In 2015, all countries of the world agreed to adopt the 17 Sustainable Development Goals (SDGs) as a part of the 2030 Agenda for Sustainable Development . These goals came into force on 1 January 2016 and are aimed at ending poverty, protecting the planet, and attaining prosperity for all. The adoption of the goals was a unique achievement as they are applicable universally, and countries are making joint efforts to achieve them. Although the SDGs are not legally binding, countries are expected to take ownership and to voluntarily report their progress at the national level.
It was also decided to review and monitor the progress in achieving the SDGs under the aegis of a High Level Political Forum (HLPF) at the global level. The first review was undertaken in 2017, and the second meeting of the HLPF is scheduled to be held during 9–18 July 2018 on the theme of “transformation towards sustainable and resilient societies”. SDG 7, “ensure access to affordable, reliable, sustainable, and modern energy for all by 2030”, is one of the SDGs that will be reviewed along with five other goals. Forty-eight countries are expected to present national voluntary reviews where good practices, gaps, and lessons learned from the implementation of these goals will be shared. As a part of the preparatory process, the Global SDG 7 Conference was held from 21–23 February 2018 in Bangkok under the aegis of the United Nations Economic and Social Commission for Asia and the Pacific to provide inputs to the HLPF.
It is well acknowledged that clean energy is the golden thread that runs across all SDGs and is considered vital for their attainment. SDG 7 contributes to ending poverty as it aids economic activity, ensures a healthy life by reducing pollution, provides opportunities for education by provisioning lighting, enhances gender equality by freeing women from the burden of collecting firewood, contributes to the provision of clean water and sanitation, provides opportunities for productive employment, fosters industrialization, makes households and settlements safe, has a direct impact on lowering emissions and thereby prevents climate change, restores the sustainable use of terrestrial ecosystems by taking away the pressure on firewood as a source of fuel, and promotes sustainable development at all levels. SDG 7 has five targets , which aim to increase energy access and renewable energy, enhance international cooperation, expand infrastructure, and upgrade technology for providing clean energy. One of these targets is “to double the global rate of improvement in energy efficiency by 2030”.
Out of the global total primary energy supply of about 14,000 million tonnes of oil equivalent (Mtoe) in 2015, final energy consumption was only around 9,000 Mtoe. This implies that more than 35% of the total primary energy is lost in the process of energy conversion and distribution. If the actual demand of energy services and the efficiency of the appliances that convert final energy to useful energy are also taken into consideration, there is a huge potential for saving energy. On the supply side, energy-efficient conversion improves the performance of fossil fuel-fired electricity stations; on the distribution side, energy-efficiency improvements in the transmission of electricity lower losses; and on the demand side, energy-efficient equipment and appliances reduce energy demand. Energy efficiency is, therefore, rightly considered the holy grail and the cornerstone for achieving SDG 7 as it reduces energy waste across the entire energy supply chain. Less waste implies cheaper energy prices, which increase affordability for consumers and reduce supply shortages, thereby improving reliability.

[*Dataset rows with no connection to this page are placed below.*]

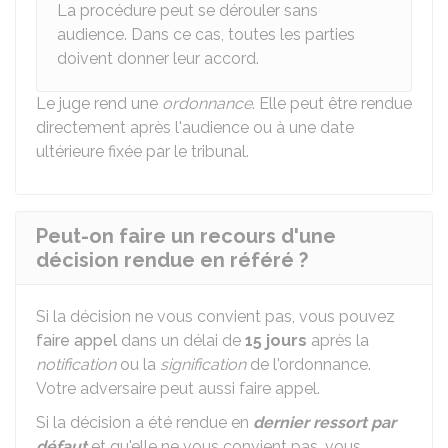
La procédure peut se dérouler sans
audience. Dans ce cas, toutes les parties
doivent donner leur accord.
Le juge rend une
ordonnance
. Elle peut être rendue
directement après l'audience ou à une date
ultérieure fixée par le tribunal.
Peut-on faire un recours d'une
décision rendue en référé ?
Si la décision ne vous convient pas, vous pouvez
faire appel
dans un délai de
15 jours
après la
notification
ou la
signification
de l'ordonnance.
Votre adversaire peut aussi faire appel.
Si la décision a été rendue en
dernier ressort
par
défaut
et qu'elle ne vous convient pas, vous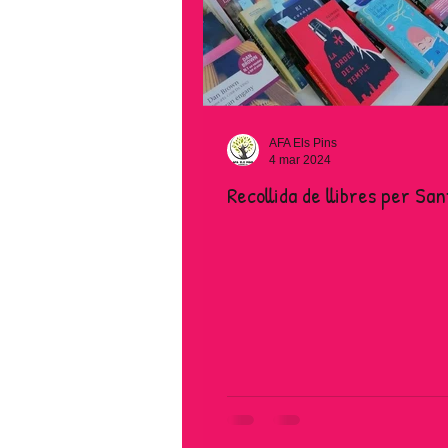
AFA Els Pins
4 mar 2024
Recollida de llibres per San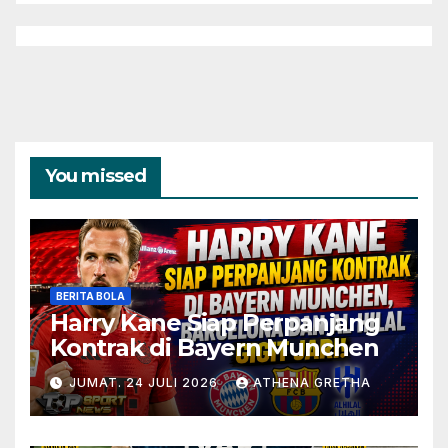
You missed
BERITA BOLA
Harry Kane Siap Perpanjang
Kontrak di Bayern Munchen
JUMAT. 24 JULI 2026
ATHENA GRETHA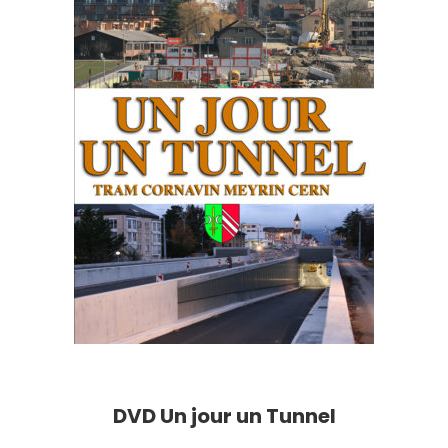
DVD Un jour un Tunnel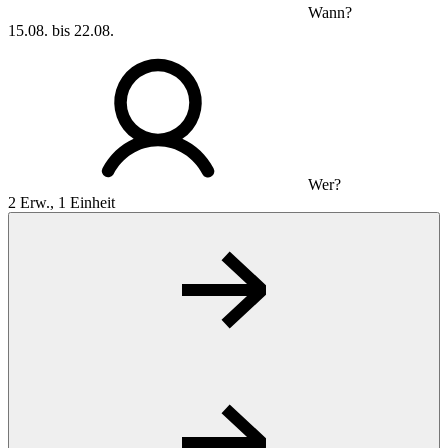
Wann?
15.08. bis 22.08.
Wer?
2 Erw., 1 Einheit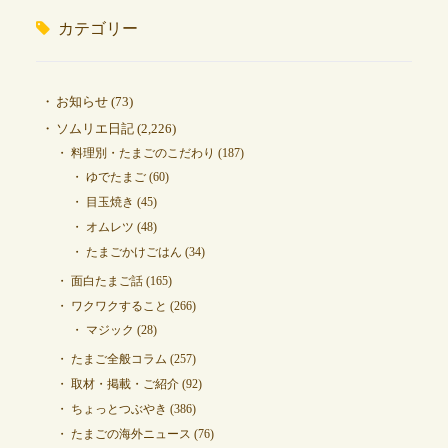
カテゴリー
お知らせ
(73)
ソムリエ日記
(2,226)
料理別・たまごのこだわり
(187)
ゆでたまご
(60)
目玉焼き
(45)
オムレツ
(48)
たまごかけごはん
(34)
面白たまご話
(165)
ワクワクすること
(266)
マジック
(28)
たまご全般コラム
(257)
取材・掲載・ご紹介
(92)
ちょっとつぶやき
(386)
たまごの海外ニュース
(76)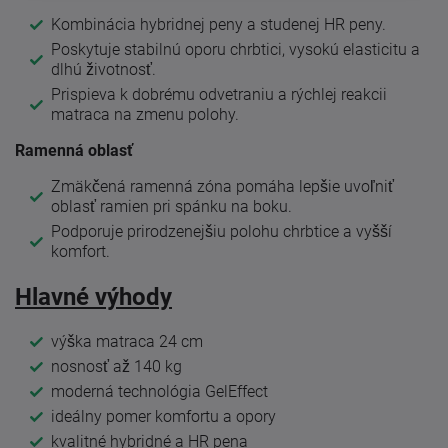
Kombinácia hybridnej peny a studenej HR peny.
Poskytuje stabilnú oporu chrbtici, vysokú elasticitu a
dlhú životnosť.
Prispieva k dobrému odvetraniu a rýchlej reakcii
matraca na zmenu polohy.
Ramenná oblasť
Zmäkčená ramenná zóna pomáha lepšie uvoľniť
oblasť ramien pri spánku na boku.
Podporuje prirodzenejšiu polohu chrbtice a vyšší
komfort.
Hlavné výhody
výška matraca 24 cm
nosnosť až 140 kg
moderná technológia GelEffect
ideálny pomer komfortu a opory
kvalitné hybridné a HR pena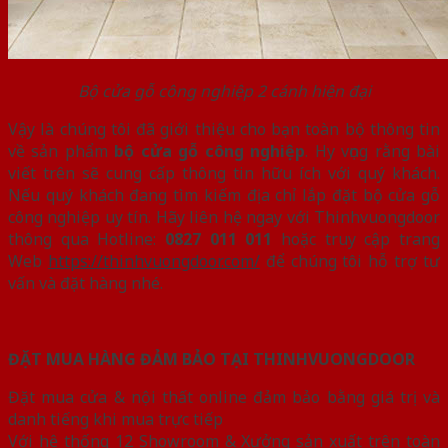
Bộ cửa gỗ công nghiệp 2 cánh hiện đại
Vậy là chúng tôi đã giới thiệu cho bạn toàn bộ thông tin
về sản phẩm
bộ cửa gỗ công nghiệp
. Hy vọng rằng bài
viết trên sẽ cung cấp thông tin hữu ích với quý khách.
Nếu quý khách đang tìm kiếm địa chỉ lắp đặt bộ cửa gỗ
công nghiệp uy tín. Hãy liên hệ ngay với Thinhvuongdoor
thông qua Hotline:
0827 011 011
hoặc truy cập trang
Web
https://thinhvuongdoor.com/
để chúng tôi hỗ trợ tư
vấn và đặt hàng nhé.
ĐẶT MUA HÀNG ĐẢM BẢO TẠI THINHVUONGDOOR
Đặt mua cửa & nội thất online đảm bảo bằng giá trị và
danh tiếng khi mua trực tiếp
Với hệ thống 12 Showroom & Xưởng sản xuất trên toàn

The targets of SDG 7 align with the objectives of SE4ALL , proposed in 2012, and they have the common goal of “doubling the global rate of improvement in energy efficiency ”, albeit now with a target date of 2030. Global Tracking Framework, which tracks the progress in achieving SDG 7, reported that global primary energy intensity was 5.49 megajoules per dollar (MJ/$) (expressed in gross domestic product [GDP] purchasing power parity [PPP] 2011 $), and showed an average improvement of 2.1% a year from 2012 to 2014. A decrease in energy intensity was observed in 15 of the top 20 energy consumers in the world, and the People’s Republic of China (PRC), Mexico, Nigeria, and the Russian Federation reported an annual reduction of 2.6% between 2012 and 2014. The global rate of decrease in energy intensity was, however, short of the 2.6% compound annual growth rate that was targeted for the period 2015–2030. To cover this shortfall, the global target has now been revised to a decrease of 2.8% a year.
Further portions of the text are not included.